With a month to go before the Protection of Personal Information Act (PoPIA) comes into effect on 1 July, companies that have left their compliance programme to the last minute may well miss the deadline for compliance.
One clear lesson to take from the GDPR experience is that a clear plan and roadmap for compliance is essential.
5 steps to PoPIA compliance
If you have just started, then here are five concrete steps to take in the next month:
- Familiarise yourself with PoPIA
The Act is written in relatively plain language and you should be able to understand the basics from reading through it. As you read, remember that the intention of the Act is to protect the rights of your customers, staff and suppliers, not to destroy your business.
In most cases, what the Act is proposing is common sense - ensuring that sensitive data is not abused and that you use it for the purpose for which it is intended. Increasingly, consumers are preferring to deal with companies that take their rights and needs seriously, so PoPIA compliance can even be a competitive advantage. Of course, if you are unsure of a detail, it would make sense to reach out to your legal advisors for advice.
You may also want to familiarise yourself more broadly with the principles of data privacy, for example by taking our online Data Privacy and Protection Fundamentals Course.
- Register your Information Officer with the regulator
The Act requires that your company formally register your Information Officer with the Regulator's office. In most smaller companies, this will be the CEO or MD, although the role can be delegated. For larger organisations, a Deputy Information Officer can also be registered. Luckily, the Regulator has developed a web portal to allow you to register online. The site also provides an overview of your responsibilities. So beat the rush and do this now.
Visit https://www.justice.gov.za/inforeg/portal.html and complete the online registration form.
- Switch on the PoPIA compliance features on your website
The European Union's Global Data Protection Regulations have required websites to inform consumers about tracking cookies that may be in use, and give them the option to opt-out or accept cookies. Most modern web development environments (like Wordpress) have standard features that ensure compliance.
If you have not already done this, ask your web developer to enable GDPR compliance, as this is another simple box to tick for PoPIA.
- Make sure you offer an unsubscribe function
If you use email newsletters, etc. make sure that you offer an opt-out capability and that you take these seriously. Similarly, call centres should take "do not call" requests seriously. Ignoring consumer's requests not to market to them is already illegal, but PoPIA does bring some additional consequences. It also leaves a bad taste in the mouth of many consumers to get unsolicited and irrelevant calls and emails, especially if they have made it clear that they are not interested. Are you marketing to people that actually want to hear from you?
- Think about your breach processes
In the worst-case scenario, your business may experience a data breach - an unauthorised person accessing and potentially exposing the sensitive data of your customers, suppliers or employees.
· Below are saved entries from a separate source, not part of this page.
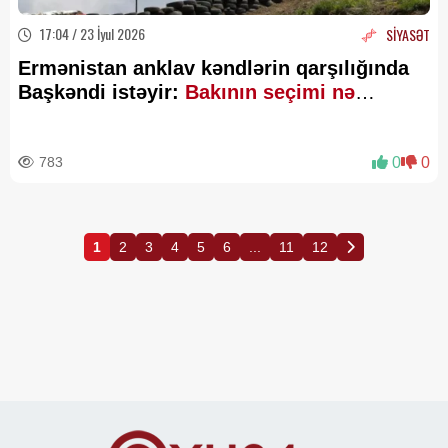
17:04 / 23 İyul 2026
SİYASƏT
Ermənistan anklav kəndlərin qarşılığında
Başkəndi istəyir:
Bakının seçimi nə
olacaq? - Politoloqdan AÇIQLAMA
783
0
0
1
2
3
4
5
6
...
11
12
The Act requires that you inform affected parties that their data may have been compromised within a reasonable time. This is potentially the most visible area of the Act. So, ask yourself, if you (or one of your technical team) becomes aware of a potential breach of customer or other personal data at 3am in the morning, who will you call? You need to understand what your response will be in order to make sure that you manage the situation and minimise the impact.
Zeldeen Muller 10 May 2021
PoPIA compliance is a journey
PoPIA requires that you embed sound data management principles through the data lifecycle, in order to ensure that personal data is both identified and that access is limited to users performing a legitimate purpose. For everyone but the smallest businesses, this can involve quite a bit of time and effort and may not be achievable by the July 1st deadline.
But you can make a start.
PoPIA compliance in the data lifecycle.Image supplied
I recommend a top-down, risk-based approach to achieving compliance. This means identifying high-risk systems and processes and ensuring compliance for each of these, in order. We can help with a risk assessment, gap analysis and plan.
Our PoPIA accelerator leverages technology to provide a prebuilt operating model supporting compliance with PoPIA, GDPR and similar regulations. For bigger businesses, this may be worth exploring, along with other technologies that we offer for identifying, classifying and securing personal data fields.
This is not the time to become overwhelmed. The experiences of GDPR have taught us that companies that have a sensible, top-down plan, and can show that they are acting on it, are meeting the needs of the regulators.
*Disclaimer: This post does not constitute legal advice.